Add more agent evals #961

tkattkat · 2025-08-12T17:57:50Z

part of STG-653

why

Adds more evals to agent

what changed

Added ~ 15 new evals

test plan

tested locally
tested on browserbase

changeset-bot · 2025-08-12T17:57:53Z

🦋 Changeset detected

Latest commit: a824aa6

The changes in this PR will be included in the next version bump.

Not sure what this means? Click here to learn what changesets are.
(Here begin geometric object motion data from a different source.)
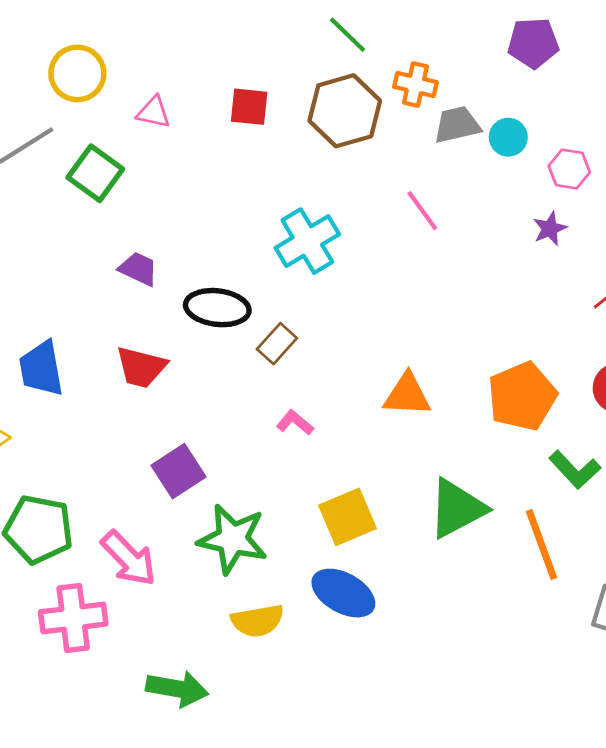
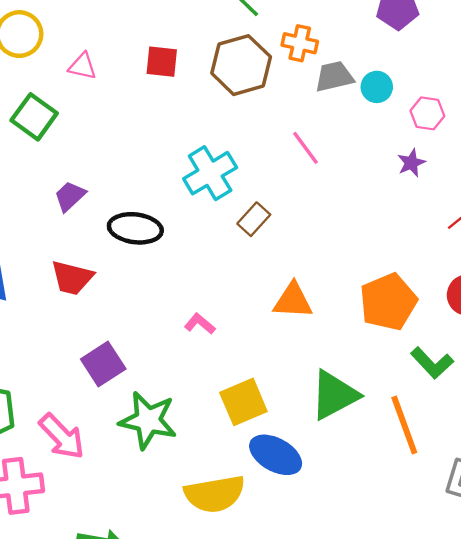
purple trapezoid: (138, 269) -> (70, 196), turned -68
brown rectangle: (277, 344) -> (254, 219), moved
blue ellipse: (343, 593) -> (276, 455), moved
yellow semicircle: (257, 621) -> (215, 494), moved, size x1.4

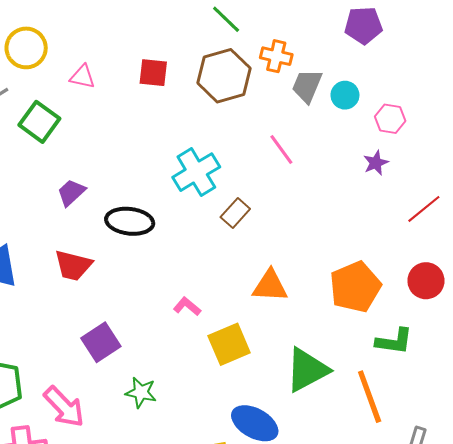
gray trapezoid: (334, 77) -> (307, 86), turned -54
green L-shape: (432, 363) -> (394, 341), turned -39
yellow square: (243, 402) -> (229, 344), moved
green star: (148, 420) -> (141, 392), size x0.6

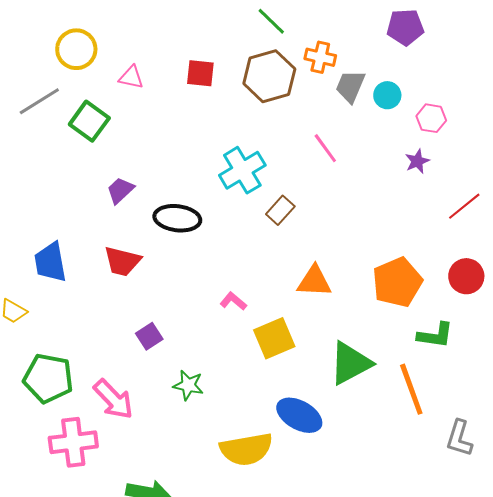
purple square: (101, 342) -> (149, 336), size x0.7

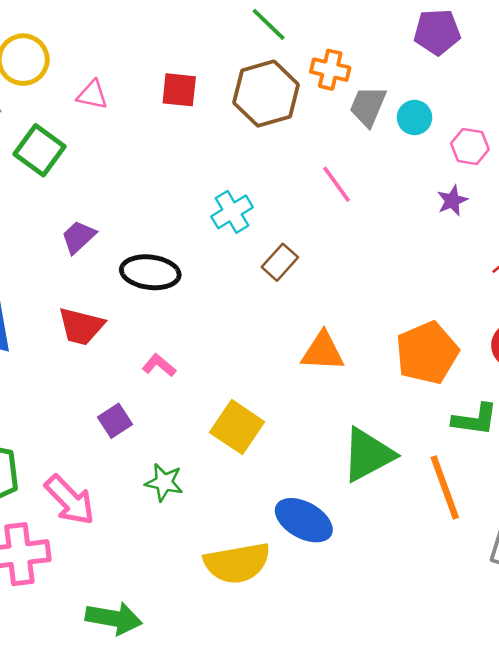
cyan cross: (242, 170) -> (232, 212), size x0.7
pink L-shape: (233, 301) -> (159, 365), moved
yellow square: (274, 338) -> (237, 427), moved, turned -33

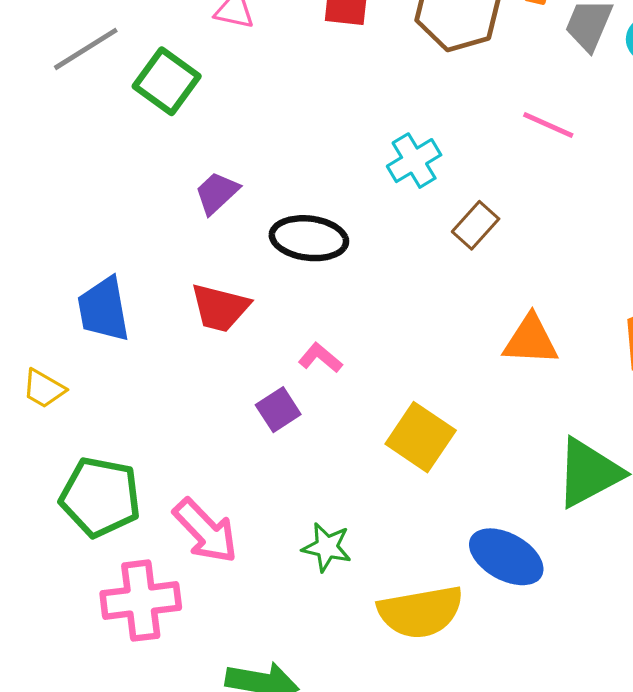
pink line: (336, 184) -> (548, 125), turned -30
purple square: (115, 421) -> (278, 410), moved
green star: (164, 482) -> (327, 547), moved

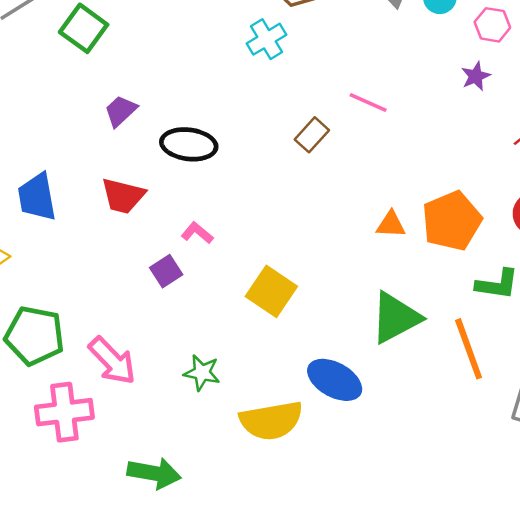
pink line: (548, 125) -> (368, 102), moved
cyan cross: (414, 161) -> (266, 39), moved
orange triangle: (531, 340) -> (391, 224), moved, size x0.7

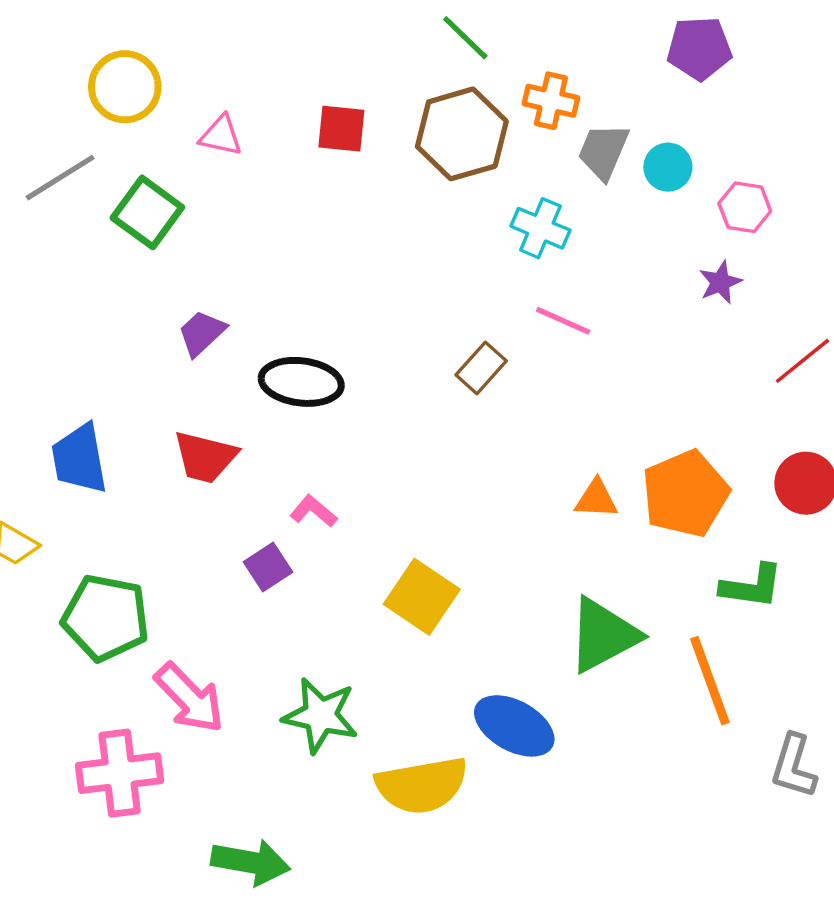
cyan cross: (266, 39) -> (540, 228), moved, turned -36
green pentagon: (35, 336) -> (106, 618), moved
green star: (202, 373) -> (320, 715), size x1.4

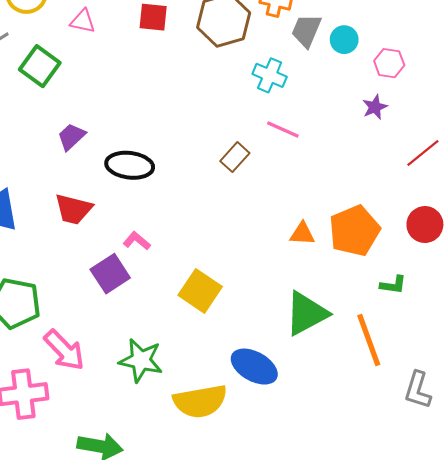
purple square: (268, 567) -> (110, 274), size x1.4
green L-shape: (752, 586) -> (393, 285), size x0.7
Click here if you're a maintainer who wants to add another changeset to this PR

greptile-apps

Greptile Summary

This PR adds 17 new agent evaluation tasks to the Stagehand evaluation suite as part of STG-653. The new evaluations test the AI agent's capabilities across diverse real-world scenarios including e-commerce (Amazon shoes, Google Shopping, UberEats), entertainment platforms (Steam Games, Apple TV), research tools (arXiv, Hugging Face, WolframAlpha), and various web services (GitHub, Google Maps, NBA trades on ESPN, hotel booking).

All new evaluation files follow the established pattern from the existing agent evaluation framework:

Navigate to target website using stagehand.page.goto()
Create an agent with dynamic provider selection based on model name (Claude uses "anthropic", others use "openai")
Execute specific instructions with defined step limits (typically 14-30 steps)
Evaluate success based on agentResult.success property
Include proper error handling, logging, and resource cleanup

The tasks are added to evals.config.json under the 'agent' category, integrating them into the existing evaluation pipeline. These evaluations expand test coverage to validate agent performance across complex multi-step workflows like checkout processes, search filtering, information extraction, and form filling on production websites.

Confidence score: 3/5

This PR requires careful review due to several evaluation quality issues and potential risks from using production websites
Score lowered due to lack of proper result validation in most tasks, reliance on production sites that may change, and some logical flaws in evaluation criteria
Pay close attention to evals/tasks/agent/kith.ts for payment form risks, evals/tasks/agent/hotel_booking.ts for validation gaps, and the formatting issue in evals.config.json

_{17 files reviewed, 6 comments}

_{Edit Code Review Bot Settings | Greptile}

evals/tasks/agent/nba_trades.ts

evals/tasks/agent/arxiv_gpt_report.ts

evals/tasks/agent/github.ts

evals/tasks/agent/kith.ts

evals/tasks/agent/wolframalpha_weight_loss.ts

greptile-apps

Greptile Summary

This review covers only the changes made since the last review (commit e71810e), not the entire PR.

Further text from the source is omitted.